En cas d’anomalie cytologique, des tests complémentaires doivent être réalisés : la colposcopie même réalisée par des opérateurs entraînés pêche par manque de sensibilité puisqu’elle méconnaît entre 26 et 42% des lésions de type CIN 2. Les test permettant la recherche d’HPV oncogène (et 18 essentiellement) par biologie moléculaire apparaissent donc indispensables dans la stratégie de dépistage. Les principales questions en suspens concernent la hiérarchisation de ces tests par rapport au FCU et le type de méthode.
Leur utilisation en dépistage primaire a été démontrée dans des régions où celui-ci est bien organisé (comme au Canada, avec un rapport coût efficacité favorable). Les tests positifs seront suivis d’un triage par FCU. La sensibilité de cette politique est plus importante que celle du FCU seul mais aussi plus spécifique après 35 ans avec diminution du recours à la colposcopie. Des études actuellement en cours proposent même de remplacer le FCU par des recherches de bio marqueurs viraux et non viraux spécifiques des lésions CIN 2. En outre la recherche d’HPV à partir d’autoprélèvement vaginaux a été validée et elle permetrait d’élargir le champ du dépistage à des femmes n’ayant pas accès à des consultation gynécologiques régulières.

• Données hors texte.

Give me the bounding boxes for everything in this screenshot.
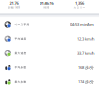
staticText: 最大歩数 — [15, 80, 27, 83]
staticText: 1,356 — [75, 1, 84, 6]
staticText: カロリー — [74, 6, 86, 9]
staticText: 01:46:16 — [40, 1, 54, 6]
staticText: 最大速度 — [15, 52, 27, 55]
staticText: 距離 (km) — [8, 6, 20, 9]
staticText: 174 歩/分 — [78, 79, 94, 84]
staticText: 平均速度 — [15, 37, 27, 40]
button[interactable]: 平均歩数 — [0, 60, 99, 75]
staticText: 平均歩数 — [15, 66, 27, 69]
staticText: 21.76 — [10, 0, 18, 6]
button[interactable]: 最大歩数 — [0, 75, 99, 89]
staticText: 33.7 km/h — [77, 50, 94, 56]
staticText: 168 歩/分 — [78, 65, 94, 70]
button[interactable]: 平均速度 — [0, 32, 99, 46]
staticText: 04:53 min/km — [70, 22, 94, 27]
button[interactable]: 最大速度 — [0, 46, 99, 60]
staticText: 12.3 km/h — [77, 36, 94, 42]
button[interactable]: ペース平均 — [0, 17, 99, 32]
staticText: 時間 — [44, 6, 50, 9]
staticText: ペース平均 — [15, 23, 30, 26]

Toutefois, la meilleure solution semble être la combinaison d’entrée du FCU et du test HPV. Cette option est recommandée par les sociétés savantes américaines car elle combine la sensibilité de la recherche d’HPV et la spécificité du FCU. A moyen terme, certains auteurs estiment que la recherche d’ARNm et non plus d’ADN HPV permettra d’améliorer la spécificité clinique en renseignant le clinicien sur le caractère évolutif de l’infection HPV, en particulier chez les femmes de moins de 30 ans.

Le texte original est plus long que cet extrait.